Music of the Ghosts

If they knew his past, they would see that his injuries—his partial blindness and physical disfigurement—convey not just transgression but a bodily dossier of unconfessed crimes. It’s time you merit a better karma. They encouraged him to join the sangha, their spiritual community of ritual contemplation. Let go of the troubles of the world and you’ll find the peace you seek.

He declined. He’d come to the temple not to escape retribution but to put himself at the gates of forgiveness, knowing full well that he could never be forgiven, that he did not deserve the charity and kindness he received, that his only salvation was in the realization of his own worthlessness, his evil and monstrosity. This was to be his deserved punishment—to live the rest of his days in self-condemnation, self-loathing.

Or so he thought.





A young Malaysian flight attendant in a blue flowered batik dress—a kabeya, Teera remembers from an article in the in-flight magazine—leans forward, pushing the heavy compact metal cart with her slender frame. She asks the elderly couple sitting next to Teera what they’d like. They don’t understand. Teera isn’t at all surprised these two old people can’t speak English, though she noticed earlier that they carry American passports. Like many elderly Cambodians she’s come across, they may have never, aside from this trip, ventured outside their community.

The flight attendant repeats the meal choices, raising her voice slightly as if the old couple were hard of hearing: “Beef fried rice or mushroom omelet?—Asian breakfast or Western,” she adds for clarification. Still, they don’t understand. Teera tells her, “Fried rice—for both,” knowing, without having to confer with the old couple, they’ll always prefer rice. It’s in their blood. Once they may have even risked their lives to steal a spoonful.

Rice. Mama, rice. Her brother’s last words. He was born some months after the Khmer Rouge had taken over. When they left home that April morning in 1975, joining the forced mass exodus out of Phnom Penh, Teera hadn’t known her mother was pregnant. Rin hungry. Tummy hurts. Hunger was among her baby brother’s first words, his first knowledge, and he died as he was just learning to talk. She blinks away the memories.

“And you, ma’am?” the flight attendant asks, her gaze on Teera.

“Coffee, please,” she says.

In the first years after their arrival in America, she and Amara did try to put it all behind them. When Amara was asked if the Khmer Rouge regime had been as horrible as portrayed, her answer was always simple. Yes. Amara’s silence reinforced her own. It built thicker and higher walls, until it seemed the two of them existed in separate cells, prisoners to all they couldn’t say.
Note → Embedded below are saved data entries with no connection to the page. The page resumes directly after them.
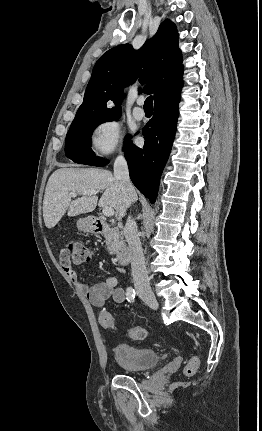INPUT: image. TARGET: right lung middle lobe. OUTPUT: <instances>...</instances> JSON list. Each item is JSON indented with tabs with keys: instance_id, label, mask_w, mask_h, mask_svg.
Here are the masks:
<instances>
[{
	"instance_id": "dd1d6c3e",
	"label": "right lung middle lobe",
	"mask_w": 262,
	"mask_h": 431,
	"mask_svg": "<svg viewBox=\"0 0 262 431\" xmlns=\"http://www.w3.org/2000/svg\"><path fill=\"white\" fill-rule=\"evenodd\" d=\"M120 116L111 118L75 119L66 135L65 155L79 164L104 166L108 161L93 153L91 149V135L96 126L106 121L117 120ZM130 136L126 137V143Z\"/></svg>"
}]
</instances>
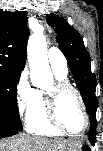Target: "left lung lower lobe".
Wrapping results in <instances>:
<instances>
[{
	"instance_id": "obj_1",
	"label": "left lung lower lobe",
	"mask_w": 103,
	"mask_h": 151,
	"mask_svg": "<svg viewBox=\"0 0 103 151\" xmlns=\"http://www.w3.org/2000/svg\"><path fill=\"white\" fill-rule=\"evenodd\" d=\"M90 115V126L91 129L89 131L90 135V142L93 145L95 143V138H96V127H97V121H96V113L89 114Z\"/></svg>"
}]
</instances>
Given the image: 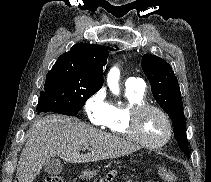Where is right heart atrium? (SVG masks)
Segmentation results:
<instances>
[{
	"instance_id": "right-heart-atrium-1",
	"label": "right heart atrium",
	"mask_w": 211,
	"mask_h": 182,
	"mask_svg": "<svg viewBox=\"0 0 211 182\" xmlns=\"http://www.w3.org/2000/svg\"><path fill=\"white\" fill-rule=\"evenodd\" d=\"M110 107L111 104L104 89L96 91L84 103V111L89 122L96 126L104 124L109 115Z\"/></svg>"
}]
</instances>
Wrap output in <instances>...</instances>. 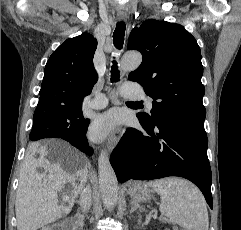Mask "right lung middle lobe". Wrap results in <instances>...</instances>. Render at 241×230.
Returning a JSON list of instances; mask_svg holds the SVG:
<instances>
[{
	"label": "right lung middle lobe",
	"mask_w": 241,
	"mask_h": 230,
	"mask_svg": "<svg viewBox=\"0 0 241 230\" xmlns=\"http://www.w3.org/2000/svg\"><path fill=\"white\" fill-rule=\"evenodd\" d=\"M40 127L35 133H30V139L37 141L43 138H54L51 133H81L89 124L85 119L82 107L56 108L45 111L39 115L34 114V122ZM49 130V131H48Z\"/></svg>",
	"instance_id": "right-lung-middle-lobe-1"
}]
</instances>
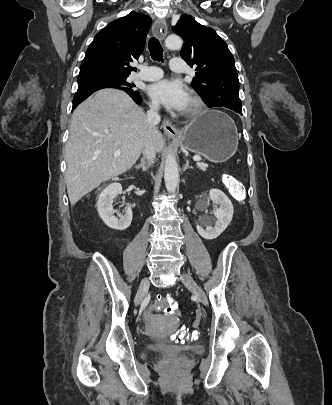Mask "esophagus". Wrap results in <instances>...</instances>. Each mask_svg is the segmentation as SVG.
<instances>
[{
    "instance_id": "obj_1",
    "label": "esophagus",
    "mask_w": 332,
    "mask_h": 405,
    "mask_svg": "<svg viewBox=\"0 0 332 405\" xmlns=\"http://www.w3.org/2000/svg\"><path fill=\"white\" fill-rule=\"evenodd\" d=\"M167 32L168 27L166 21L162 19L157 20L153 26L154 35L160 40H163L166 37ZM162 127L164 132L171 137L180 135V131L167 119L163 121Z\"/></svg>"
}]
</instances>
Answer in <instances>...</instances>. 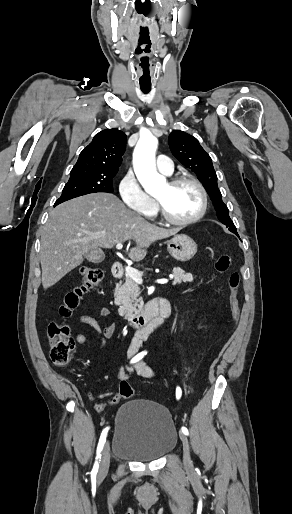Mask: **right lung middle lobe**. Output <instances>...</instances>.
Here are the masks:
<instances>
[{"instance_id": "dd1d6c3e", "label": "right lung middle lobe", "mask_w": 292, "mask_h": 514, "mask_svg": "<svg viewBox=\"0 0 292 514\" xmlns=\"http://www.w3.org/2000/svg\"><path fill=\"white\" fill-rule=\"evenodd\" d=\"M113 177V175L70 174L69 181L54 206L89 193H113Z\"/></svg>"}]
</instances>
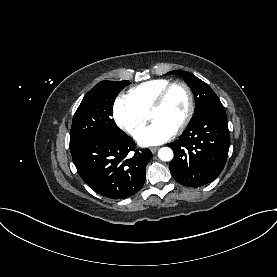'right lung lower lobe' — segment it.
Segmentation results:
<instances>
[{"label": "right lung lower lobe", "instance_id": "obj_1", "mask_svg": "<svg viewBox=\"0 0 277 277\" xmlns=\"http://www.w3.org/2000/svg\"><path fill=\"white\" fill-rule=\"evenodd\" d=\"M134 150L133 157L128 158ZM82 180L94 191L111 199L129 197L145 182V168L152 158L149 149L135 150L133 140L98 137L71 151Z\"/></svg>", "mask_w": 277, "mask_h": 277}]
</instances>
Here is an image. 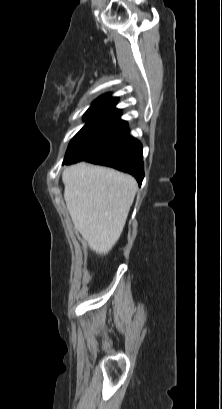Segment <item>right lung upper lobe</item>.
I'll return each mask as SVG.
<instances>
[{
	"label": "right lung upper lobe",
	"instance_id": "right-lung-upper-lobe-1",
	"mask_svg": "<svg viewBox=\"0 0 222 409\" xmlns=\"http://www.w3.org/2000/svg\"><path fill=\"white\" fill-rule=\"evenodd\" d=\"M117 102V98H112L109 94H105L99 97L95 102L92 104L90 109L94 108H113Z\"/></svg>",
	"mask_w": 222,
	"mask_h": 409
}]
</instances>
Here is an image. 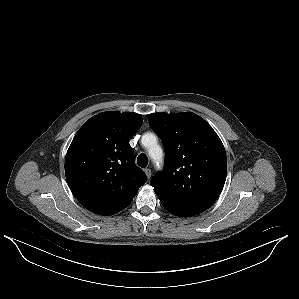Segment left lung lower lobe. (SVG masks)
<instances>
[{"mask_svg": "<svg viewBox=\"0 0 299 299\" xmlns=\"http://www.w3.org/2000/svg\"><path fill=\"white\" fill-rule=\"evenodd\" d=\"M163 207L169 211L170 213L179 216V217H190L197 215L201 212H203L206 209H201V208H188V207H176L172 206L170 204L162 202Z\"/></svg>", "mask_w": 299, "mask_h": 299, "instance_id": "left-lung-lower-lobe-1", "label": "left lung lower lobe"}]
</instances>
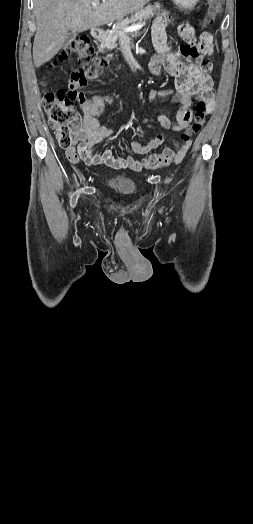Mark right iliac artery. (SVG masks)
I'll return each instance as SVG.
<instances>
[{
  "label": "right iliac artery",
  "mask_w": 253,
  "mask_h": 524,
  "mask_svg": "<svg viewBox=\"0 0 253 524\" xmlns=\"http://www.w3.org/2000/svg\"><path fill=\"white\" fill-rule=\"evenodd\" d=\"M76 202H77V199L76 198H73L71 200V206L74 207L76 205Z\"/></svg>",
  "instance_id": "right-iliac-artery-1"
}]
</instances>
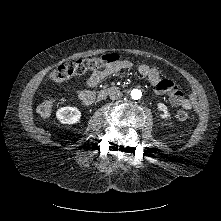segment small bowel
Segmentation results:
<instances>
[{
  "label": "small bowel",
  "instance_id": "1",
  "mask_svg": "<svg viewBox=\"0 0 221 221\" xmlns=\"http://www.w3.org/2000/svg\"><path fill=\"white\" fill-rule=\"evenodd\" d=\"M131 66L132 64L128 61H119L104 70L91 71L86 77V85L90 88H94L98 86L101 80L107 75L130 68ZM137 70L140 75L146 77L151 83L153 94L168 95L169 101L175 107L183 109H189L191 107L190 100L184 97L181 89L173 81L164 79L157 69L146 64H141ZM78 96L83 102L88 103L94 98V92L89 89H81L78 91Z\"/></svg>",
  "mask_w": 221,
  "mask_h": 221
}]
</instances>
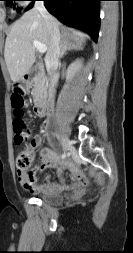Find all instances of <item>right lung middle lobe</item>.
I'll return each mask as SVG.
<instances>
[{
	"label": "right lung middle lobe",
	"mask_w": 133,
	"mask_h": 253,
	"mask_svg": "<svg viewBox=\"0 0 133 253\" xmlns=\"http://www.w3.org/2000/svg\"><path fill=\"white\" fill-rule=\"evenodd\" d=\"M4 1L11 2V1H20V0H4ZM18 11H19V9H18Z\"/></svg>",
	"instance_id": "obj_1"
}]
</instances>
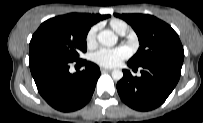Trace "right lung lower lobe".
Wrapping results in <instances>:
<instances>
[{
  "label": "right lung lower lobe",
  "instance_id": "right-lung-lower-lobe-1",
  "mask_svg": "<svg viewBox=\"0 0 203 123\" xmlns=\"http://www.w3.org/2000/svg\"><path fill=\"white\" fill-rule=\"evenodd\" d=\"M85 69L71 74L70 64ZM31 74L40 95L53 108L70 112L82 108L91 99L100 76L99 67L86 60L69 61L52 55L29 56Z\"/></svg>",
  "mask_w": 203,
  "mask_h": 123
}]
</instances>
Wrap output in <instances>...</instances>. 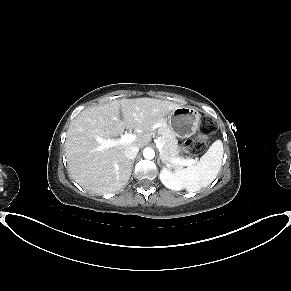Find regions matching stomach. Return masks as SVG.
<instances>
[{"mask_svg": "<svg viewBox=\"0 0 291 291\" xmlns=\"http://www.w3.org/2000/svg\"><path fill=\"white\" fill-rule=\"evenodd\" d=\"M168 119L175 137L186 138L196 133L201 115L194 108L181 106L172 111Z\"/></svg>", "mask_w": 291, "mask_h": 291, "instance_id": "obj_1", "label": "stomach"}]
</instances>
“What about breakfast?” the flight attendant says.

Teera shakes her head. She wants to explain she’s not hungry, but the effort of finding words for her thoughts requires more energy than she can muster. Besides, there are crackers in her bag. She’ll nibble on those if needed. She hasn’t felt hunger, felt the desire to eat since boarding the flight in Minneapolis more than twenty hours ago. Since Amara’s death, really.

“No, just coffee, thanks.”

Teera sips the lukewarm diluted liquid, letting the mild bitterness glide down her throat. Next to her, the old woman seems overwhelmed by all the little packages on her tray, unsure what to tackle first. Then, following her husband’s lead, she peels the foil cover from the rectangular dish and sniffs the fried rice. The thick smell of reheated grease is overpowering. Again, Teera feels nauseous. She tries holding her breath to block the odor.

The old woman begins to pick out the greasy, stringy beef with her fork and puts it in her husband’s dish. Turning to Teera, she says in Khmer, “No teeth left.” She smacks her exposed gums together and grins.

In spite of herself, Teera smiles and reluctantly lets down her guard.

“Is this your first time going back, chao srey?”

Teera’s heart skips a beat. It isn’t at all unusual for Cambodians to address one another in familial terms, but she can’t remember when she was last called “granddaughter” with such tenderness. An image of the cave where Teera left her grandparents blooms in her mind, its entrance illuminated by the setting sun, giving the impression that it was lit from within. She swallows, wondering as she has countless times over the years how they perished. Who went first—her gentle, diminutive grandmother, or her stoic, once-imposing grandfather? They’d already been starving, their bodies weakened and damaged beyond saving, when she and Amara were forced to abandon them in the cave in order to keep up with the rest of their group as they navigated the jungle. They probably didn’t last through the night. They had survived through the regime, through four long, miserable years, only to end up betrayed by life, handed over to death in the middle of nowhere.

Teera takes another sip of the coffee to help ease down the lump in her throat. She gives only a tentative nod to the old woman’s inquiry. Already she regrets allowing herself to be seduced by those toothless grins.

“It’s our first trip as well,” the old woman says. “Now that we’re getting on in years we haven’t got much time left, as you can see. Soon we’ll be too old and sick to travel.”